A volte nel panorama musicale italiano ci sono figure che non riescono mai ad ottenere la giusta attenzione e il giusto merito. Una di queste era sicuramente Lucio Quarantotto, cantautore e compositore veramente originale, dalla scrittura tagliente e corrosiva, che l'Italia non ha mai capito bene. Un’anima fragile che a 55 anni ha deciso di farla finita con la vita, lasciando un grande vuoto. Di lui restano le sue canzoni, quelle che ha scritto per altri, come la celebre “Con te partirò”, portata al successo da Andrea Bocelli, e soprattutto la stima di Franco Battiato e Caterina Caselli. Squilibri editore da sempre attento alla musica di qualità, ha deciso di pubblicare un doveroso omaggio a questo particolare artista. La Progettazione e la direzione artistica sono di Sergio Secondiano Sacchi (la costola catalana del Club Tenco) che firma l’introduzione e cura la produzione insieme a Daniele Caldarini, che si è occupato della direzione musicale e degli arrangiamenti. L’attore, regista e fotografo Wayne Scott è l’interprete di questo repertorio, che ha tradotto con rispettosa fedeltà in lingua inglese. Le canzoni scelte attingono dai suoi tre album solisti: “Di mattina molto presto” (1982), che vince due anni dopo la targa Tenco come migliore opera prima, “Ehi là” (1986) e “L'ultima nuvola sui cieli d’Italia” (1990).

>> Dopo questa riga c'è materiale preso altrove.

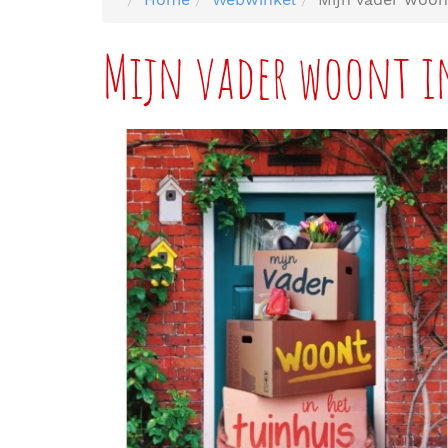
Mijn vader woont i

Ad aprire il disco c’è “Early in the morning” (“Di mattina molto presto”) che ha sonorità tipiche del folk americano, la successiva “Look at me” (“Guarda me”) è sostenuta da chitarra acustica e armonica. “Defiant” (“Rissosi”) ha un andamento tra il musical e il balcanico con i fiati in primo piano, “Dawn you will arrive” (“Alba arriverai”) è una ballata più solenne con il tappeto di organo e pianoforte. “I Will go to you” (“Con te partirò”) ha un sapore più popolare sottolineato dall’organetto e dagli archi, mentre brandelli di elettronica macchiano “The assassins” (“E gli assassini”). Segue, delicatissima “They unload the black wood” (“Scaricano legno nero”) con gli arpeggi di chitarra classica, fisarmonica e bouzouki. A love” (“Un amore”) è rivestita di uno swing molto retrò con chitarra manouche, contrabbasso, pianoforte e violino. In “Peace and war” (“Pace e guerra”) convivono strumenti acustici ed elettronici. “Bear Bruno” (“Bruno”) sembra proprio riecheggiare il circo con il corpo bandistico Acquese che scandisce l’andamento. In chiusura troviamo la mistica “I entered a restaurant” (“Entrai in un ristorante”) con il sitar, djembè, tastiere e percussioni.
Un lavoro che musicalmente stravolge l’originale con interessanti risultati. Gli arrangiamenti sono ottimi e il canto di Scott è intenso e avvolgente. Un disco che oltre ad essere un omaggio fatto con il cuore, è una preziosa occasione per riscoprire le perle nascoste di un outsider della nostra canzone d'autore. Da non perdere.